PPRC providers support caregivers throughout the program and provide anticipatory guidance about transitioning home, as patients are likely returning to environmental and situational stressors. Self-management and pacing are important goals of IIPT, and determining ways to incorporate both as patients reintegrate into their home lives can be difficult. While patients should be expected to engage in their required tasks (school, chores) and preferred activities (sports, socializing with friends) and independently manage their pain, it is important to do so in a sustainable way. Caregivers are expected to be available for support while encouraging a developmentally appropriate level of independent functioning to promote and maintain increased self-efficacy to manage pain. Providers engage in relapse prevention by helping to prepare families for this transition prior to discharge.

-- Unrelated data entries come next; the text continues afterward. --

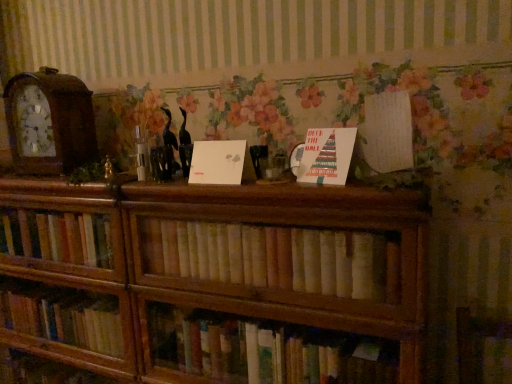 Question: Does light brown wooden bookshelf at center have a smaller size compared to white paper at upper right, the 1th paperback book when ordered from right to left?

Choices:
 (A) yes
 (B) no

Answer: (B)

Question: Is light brown wooden bookshelf at center at the left side of white paper at upper right, the third paperback book from the left?

Choices:
 (A) yes
 (B) no

Answer: (A)

Question: Is light brown wooden bookshelf at center oriented towards white paper at upper right, the third paperback book from the left?

Choices:
 (A) no
 (B) yes

Answer: (A)

Question: Does light brown wooden bookshelf at center have a larger size compared to white paper at upper right, the 1th paperback book when ordered from right to left?

Choices:
 (A) yes
 (B) no

Answer: (A)

Question: Is white paper at upper right, the 1th paperback book when ordered from right to left, inside light brown wooden bookshelf at center?

Choices:
 (A) no
 (B) yes

Answer: (A)

Question: Can you confirm if light brown wooden bookshelf at center is taller than white paper at upper right, the 1th paperback book when ordered from right to left?

Choices:
 (A) yes
 (B) no

Answer: (B)

Question: Is white paper at center, positioned as the first paperback book in left-to-right order, aimed at wooden clock at left?

Choices:
 (A) yes
 (B) no

Answer: (B)

Question: Is white paper at center, positioned as the first paperback book in left-to-right order, further to the viewer compared to wooden clock at left?

Choices:
 (A) yes
 (B) no

Answer: (B)

Question: Considering the relative sizes of white paper at center, positioned as the first paperback book in left-to-right order, and wooden clock at left in the image provided, is white paper at center, positioned as the first paperback book in left-to-right order, shorter than wooden clock at left?

Choices:
 (A) no
 (B) yes

Answer: (B)

Question: Can you confirm if white paper at center, positioned as the first paperback book in left-to-right order, is positioned to the left of wooden clock at left?

Choices:
 (A) yes
 (B) no

Answer: (B)

Question: Is white paper at center, the third paperback book when ordered from right to left, not close to wooden clock at left?

Choices:
 (A) no
 (B) yes

Answer: (A)

Question: Can you confirm if white paper at center, the third paperback book when ordered from right to left, is wider than wooden clock at left?

Choices:
 (A) no
 (B) yes

Answer: (A)

Question: Does white paper at center, which ranks as the 2th paperback book in left-to-right order, have a lesser width compared to wooden clock at left?

Choices:
 (A) no
 (B) yes

Answer: (B)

This coordination of care can often reduce conflict between patients and families while also improving mood and building confidence to manage challenging situations.

Working with Schools

Another significant part of the treatment includes working with schools throughout patients’ PPRC admission. With caregiver consent, psychology providers and occupational therapists collaborate with patients’ schools to inform them of the treatment and identify realistic goals for accessing and completing schoolwork. Providers work collaboratively with schools and caregivers to conduct school meetings during treatment and develop school reentry plans prior to discharge as a pertinent part of treatment. Prior to discharge, a formal school conference call is held with the patients’ primary treatment team, parents, and key stakeholders from their school. Patients are typically not in attendance, though older adolescents may request to join the meeting. Psychoeducation about chronic pain management within the academic environment is discussed and supported by written documentation. School staff receive copies of the written documentation and copies of the coping plans developed during the participant’s admission.

Outpatient Follow-Up Care

In addition to support with school reintegration, PPRC providers regularly coordinate care with outside treatment providers to ensure patients can return to an environment with ongoing support. If caregivers approve, PPRC providers contact outpatient therapists, coaches, and physicians to offer insight regarding patients’ treatment and progress toward functional restoration. Providers offer education and resources to facilitate additional knowledge of chronic pain treatment for outpatient providers. When appropriate and helpful, PPRC providers also communicate with other community members with whom patients typically interact, such as athletic coaches, dance instructors, gym teachers, and other extracurricular activity leaders, to provide recommendations about paced reentry into sports and activities. Collaboration with these helpers is often essential to support the patients’ safe and appropriate return to functioning at home, in school, and in athletic and leisure activities. Following discharge, PPRC providers maintain communication with families and outpatient providers for ongoing support and collaboration as necessary.

Following discharge, patients and their families receive a check-in phone call during their first week back at home. PPRC nurse practitioners place these calls and ask patients about their adjustment to school or other activities, compliance with their post-discharge recommendations, and field any questions on the transition process. Caregivers receive guidance prior to discharge on the appropriate times to call the PPRC for guidance, including difficulties with compliance, poor school attendance, significant declines in functioning, or questions regarding any medication plans initiated while at the PPRC. Families are advised to reach out to their local providers (primary care physician [PCP], mental health provider, or any treating PT or OT) for more general health concerns, assessment of new injury, or treatment plans initiated by the outpatient provider.

Case Example

Alexa is a 12-year-old white female who presented for treatment at the PPRC due to persistent pain in her right leg following an injury she sustained during a dance competition 9 months prior. Alexa was initially evaluated for her injury, which was diagnosed as an ankle sprain, treated with conservative measures such as ice, rest, and staying off of her right ankle until her swelling and pain subsided. Despite these interventions, Alexa’s pain continued, and she followed up with her PCP, who recommended a walking boot for a period of 1 month. During that time, Alexa’s pain worsened and after a period of 3 months post-injury, her pain was severe. She had started to develop new symptoms including sensitivity to touch and discoloration of the skin on her leg. Her pain had increased beyond her ankle and included her entire lower leg beneath her knee.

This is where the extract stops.